Асторе бросился к нему и взял его мозолистую большую руку своими тонкими пальцами.
– Микеле, как же ты мог... – горько прошептал он.
– Мне жаль, ваше сиятельство. – Он помолчал и провел языком по потрескавшимся губам. – Я не смогу больше защищать вас. Мне остается совсем немного времени... Ваш отец гордился бы вами обоими. Что до меня, то я рад, что смог сделать из вас хороших фехтовальщиков. Особенно из вас, государь, – он с улыбкой посмотрел на Асторе. – Вы могли бы сделать карьеру полководца, если бы не наши мрачные дни...
Я почувствовал, как из моих глаз покатились бессильные слезы. Микеле снова замолчал, тяжело и хрипло дыша, потом обратился ко мне.

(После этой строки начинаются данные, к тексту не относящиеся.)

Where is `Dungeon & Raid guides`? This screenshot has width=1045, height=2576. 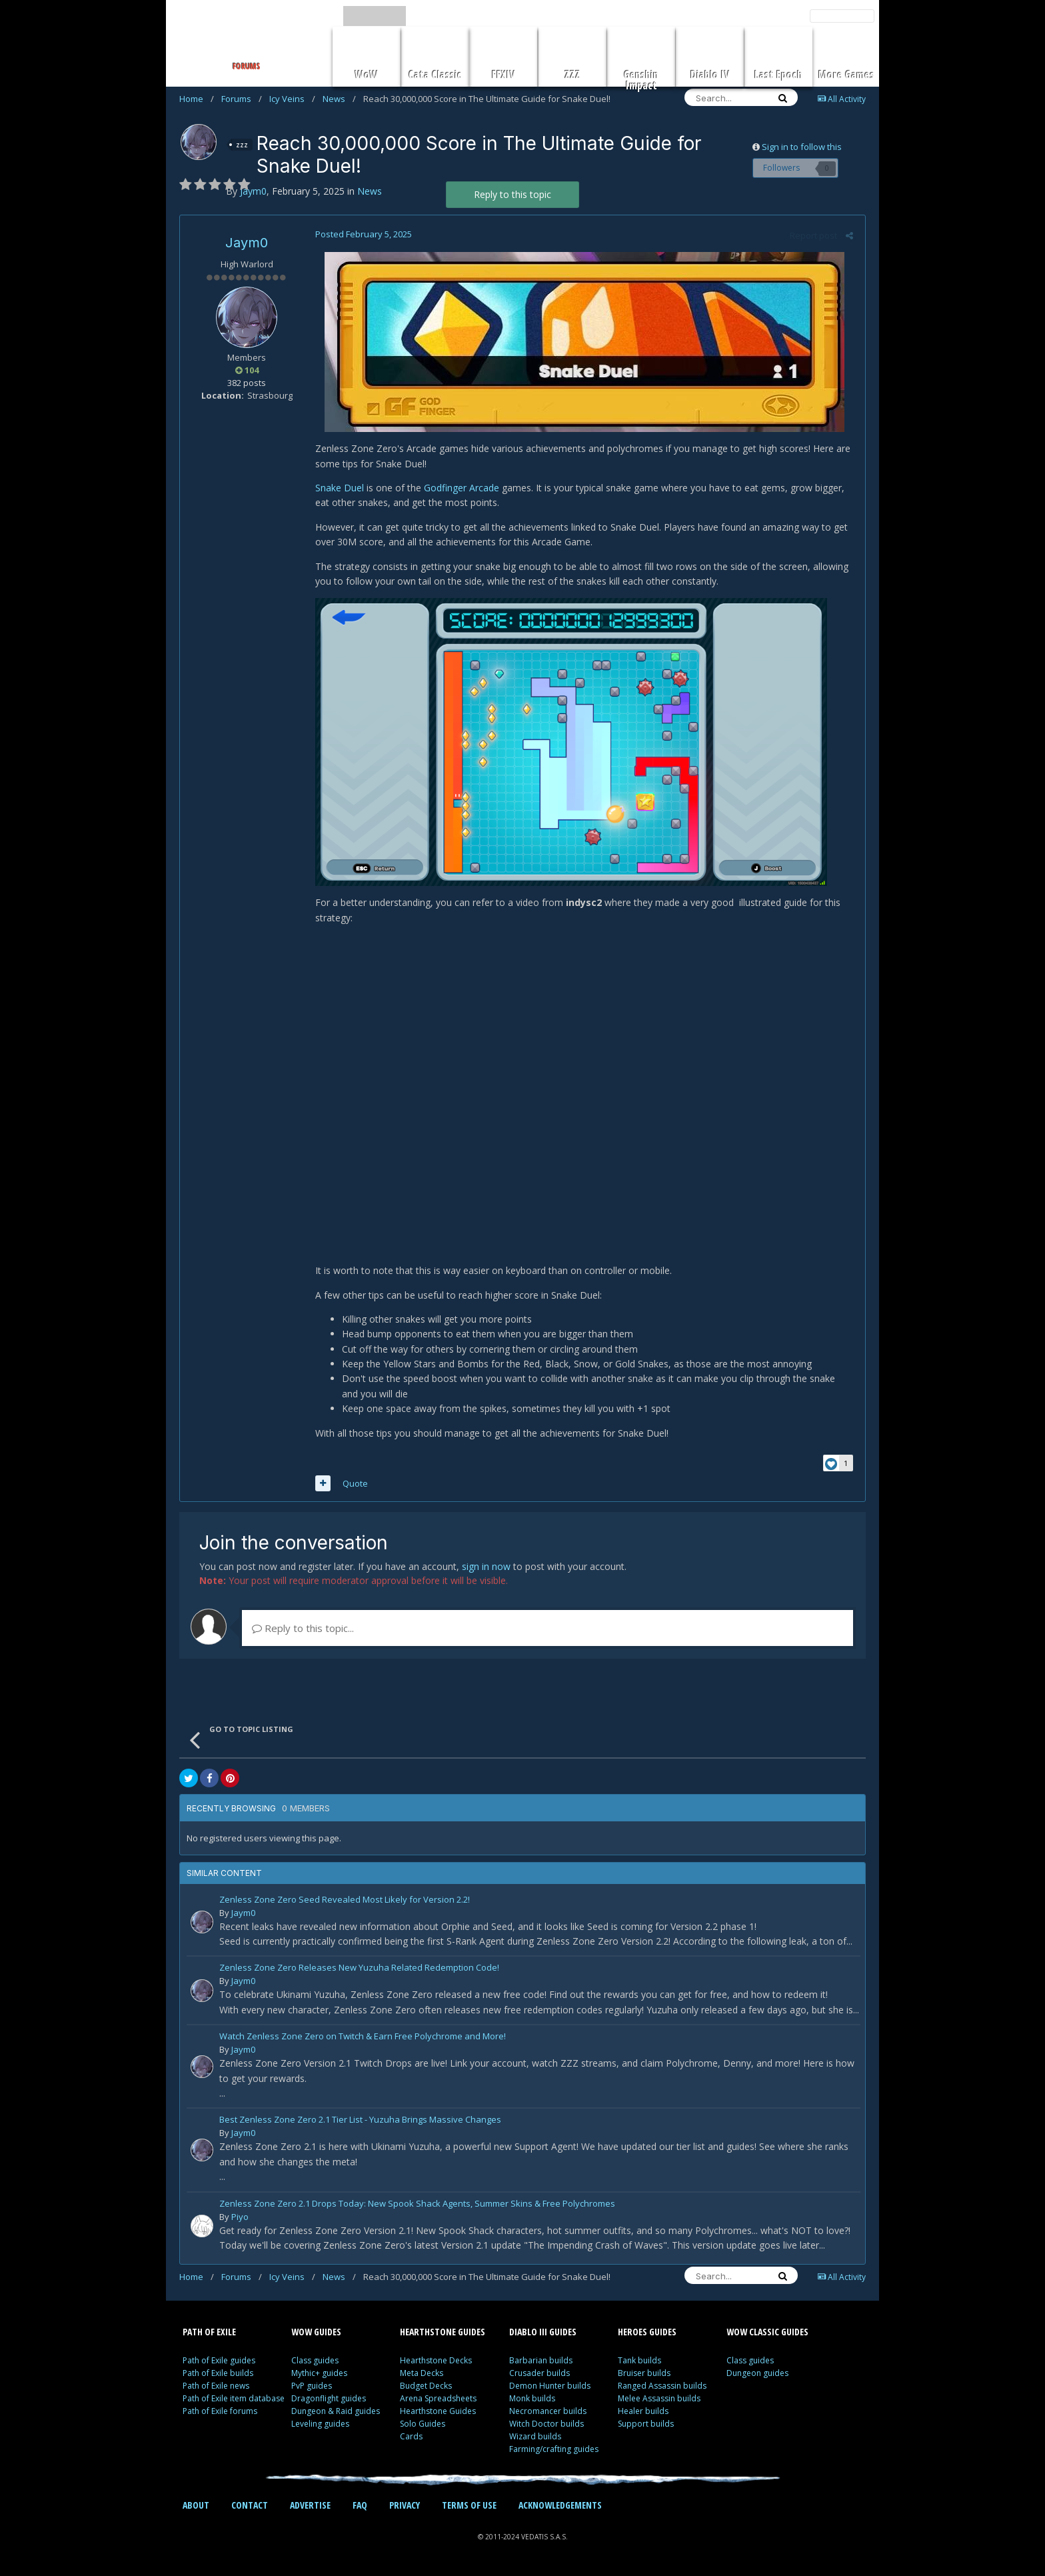 Dungeon & Raid guides is located at coordinates (335, 2413).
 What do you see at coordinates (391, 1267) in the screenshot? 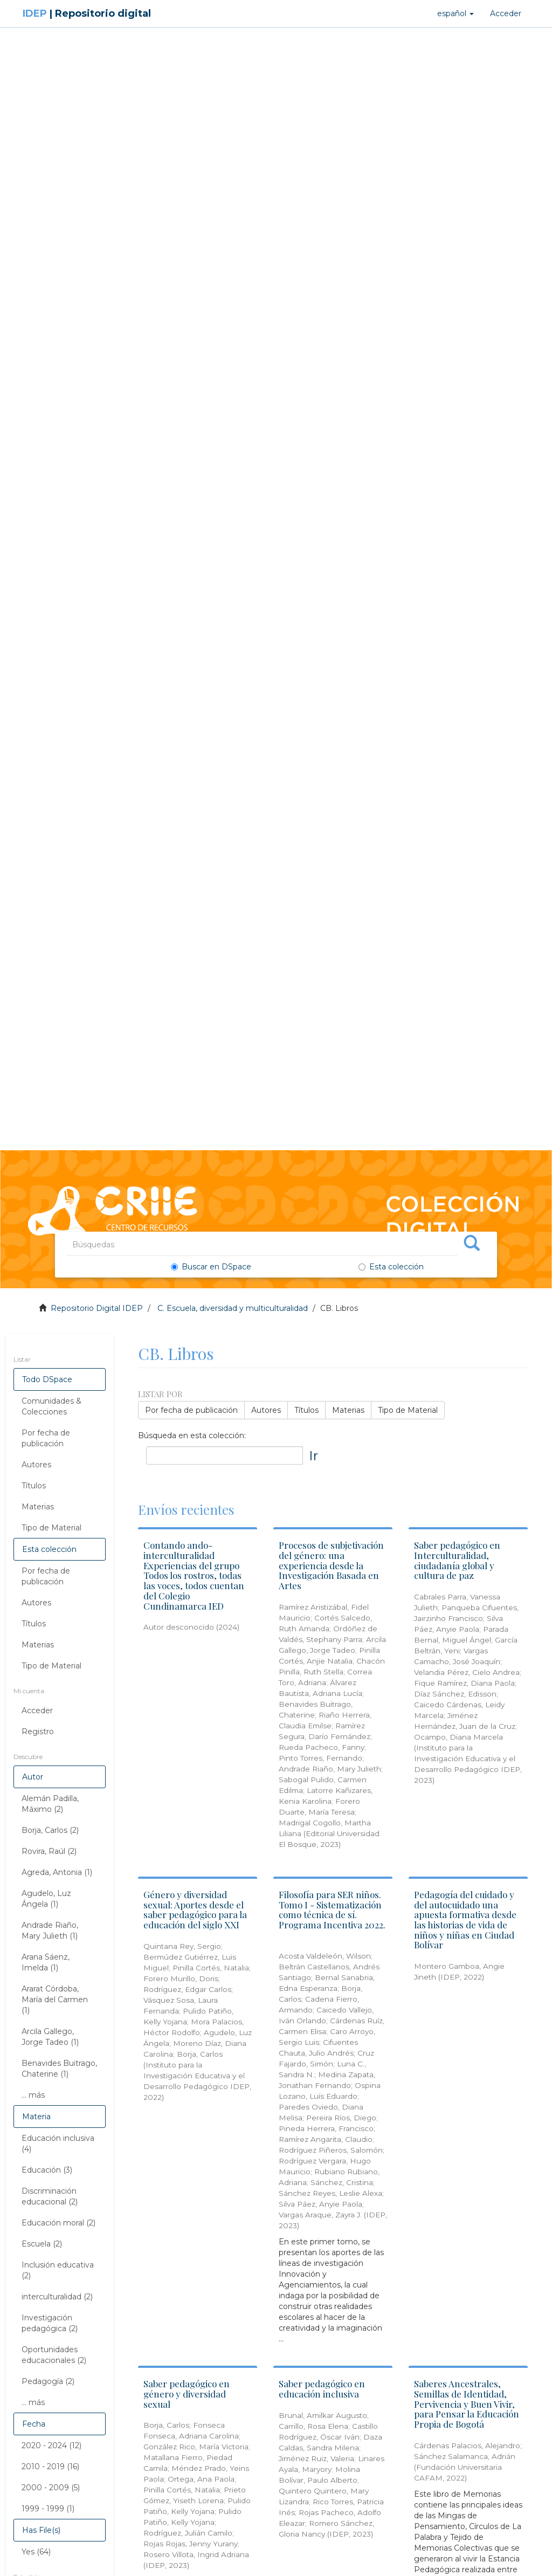 I see `Esta colección` at bounding box center [391, 1267].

– Берегите его, Оттавиано. Я... знаю вашу тайну. – Я изумленно посмотрел на него, но он лишь слегка покачал головой. – Больше никто... Просто я умею наблюдать ... Вы и его сиятельство любовники, но это не мое дело. Думаю, это даже к лучшему, потому что вы не покинете друг друга, а мне всегда хотелось, чтобы вы оставались вместе, что бы ни случилось.
– Микеле...
– Молчите, дайте мне сказать. Мы ошиблись, когда отказались уступить Борджиа в первый раз. А теперь уже поздно. У вас был шанс уйти, но мы сами не позволили вам... Простите меня, ваше сиятельство. Мне казалось, что наш долг – отстоять ваши права, потому что мы все так любим вас... и любовь затмила наш разум, заглушив сострадание...
По его небритой щеке скатилась слеза.
– Я вижу ангелов, – прошептал он. – Они зовут меня...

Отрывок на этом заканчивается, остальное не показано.